My project focuses on Exploratory Data Analysis (EDA). EDA is basically analyzing the data you will be working with through visual and quantitative methods to understand it. That means creating various graphs of the data since it’s often easier to see patterns and relationships through graphs rather than tables of numbers. The quantitative methods generate summary statistics such as the minimum, maximum, mean and standard deviation. This analysis is both univariate to look at one variable or data column at a time and multivariate to explore the relationship between variables.
There are many techniques for doing EDA, but a good starting place is considering the data through a question that you’d like to address. The question that I’m looking at is who are Heavy Users of the browser? This brings up a host of related questions such as which variables of usage are of interest, and what would be a cutoff value of those variables to determine heavy usage? Do heavy users use the product differently than other users? What features do they use? As the investigation continues the questions may change slightly or new questions may come up.
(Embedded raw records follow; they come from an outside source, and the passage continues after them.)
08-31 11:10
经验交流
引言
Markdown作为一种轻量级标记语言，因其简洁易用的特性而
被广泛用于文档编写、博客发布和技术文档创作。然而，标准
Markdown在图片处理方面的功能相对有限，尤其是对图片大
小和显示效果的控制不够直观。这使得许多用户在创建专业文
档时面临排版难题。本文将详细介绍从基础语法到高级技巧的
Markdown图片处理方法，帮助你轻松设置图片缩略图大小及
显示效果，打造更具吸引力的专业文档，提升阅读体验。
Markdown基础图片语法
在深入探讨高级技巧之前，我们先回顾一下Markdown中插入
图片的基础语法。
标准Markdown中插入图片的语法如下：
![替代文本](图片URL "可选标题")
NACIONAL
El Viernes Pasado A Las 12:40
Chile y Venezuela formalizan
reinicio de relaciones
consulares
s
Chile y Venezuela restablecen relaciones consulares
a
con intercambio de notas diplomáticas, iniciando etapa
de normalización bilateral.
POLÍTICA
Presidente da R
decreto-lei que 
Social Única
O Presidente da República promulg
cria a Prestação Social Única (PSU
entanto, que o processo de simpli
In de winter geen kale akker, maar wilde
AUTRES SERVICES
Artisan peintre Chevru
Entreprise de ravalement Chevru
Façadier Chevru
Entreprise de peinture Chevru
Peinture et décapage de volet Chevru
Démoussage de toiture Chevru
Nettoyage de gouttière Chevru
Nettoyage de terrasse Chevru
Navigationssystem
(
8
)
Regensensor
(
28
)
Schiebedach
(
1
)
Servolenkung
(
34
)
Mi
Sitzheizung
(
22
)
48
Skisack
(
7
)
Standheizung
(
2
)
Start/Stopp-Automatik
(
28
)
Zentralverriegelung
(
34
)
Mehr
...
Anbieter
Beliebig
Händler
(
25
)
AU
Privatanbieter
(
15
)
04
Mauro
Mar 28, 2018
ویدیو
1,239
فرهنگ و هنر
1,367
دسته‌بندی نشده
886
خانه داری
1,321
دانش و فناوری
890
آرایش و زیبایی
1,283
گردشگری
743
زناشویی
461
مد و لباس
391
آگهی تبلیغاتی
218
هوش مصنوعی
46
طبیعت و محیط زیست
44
It’s important to note that the user data that I am investigating is “non-personal information” meaning that there is nothing that identifies the user such as their name, email address or IP address.The data instead contains information such as OS, version of the application and number of tabs open.
To start this investigation you need the data and tools in which to analyze it. My mentors suggested the dataset that I should use. A sample of the data for one week contains 6,473,655 rows and 607 columns. My two possible tools were Redash or Databricks. Redash makes it easy to write a SQL query and visualize the data in a dashboard. Unfortunately since the dataset that I’m using is massive my queries would be slow and could impact performance for other users because it is on a shared cluster. So I’m creating notebooks in Databricks. Databricks is powered by Apache Spark to work with Big Data. A notebook is a web-based interface to a document that contains runnable code, visualizations, and narrative text. I’m writing the code in Python.
To view, manipulate and analyze the data, a SQL query is used to put the data into a DataFrame. A DataFrame organizes the data in a tabular format with rows of data in named columns like you’d see in a spreadsheet. There are built-in functions that you can use to select various rows or columns, group them, count them and graph them. You can also write user defined functions. When I first learned about data science I was using Pandas DataFrames. The data in a Pandas DataFrame is in-memory on a single server. The Spark SQL DataFrames are distributed on your Spark cluster to be able to handle large amounts of data. I quickly realized that the Spark DataFrames in Databricks are similar to Pandas but have different APIs, so be sure to specify which DataFrame you are using when searching the internet for how to do a specific function.
Finally, you want to be able to visualize your data. There are some easy graphing methods in the Databricks notebook using Matplotlib. Although these allow you to quickly view your data to further inform your investigation, they are better suited to analysis than a polished presentation of conclusions. For example, they are lacking titles and clear labeling of the x and y axis. For an elegant presentation of graphs I plan to look into ggplot.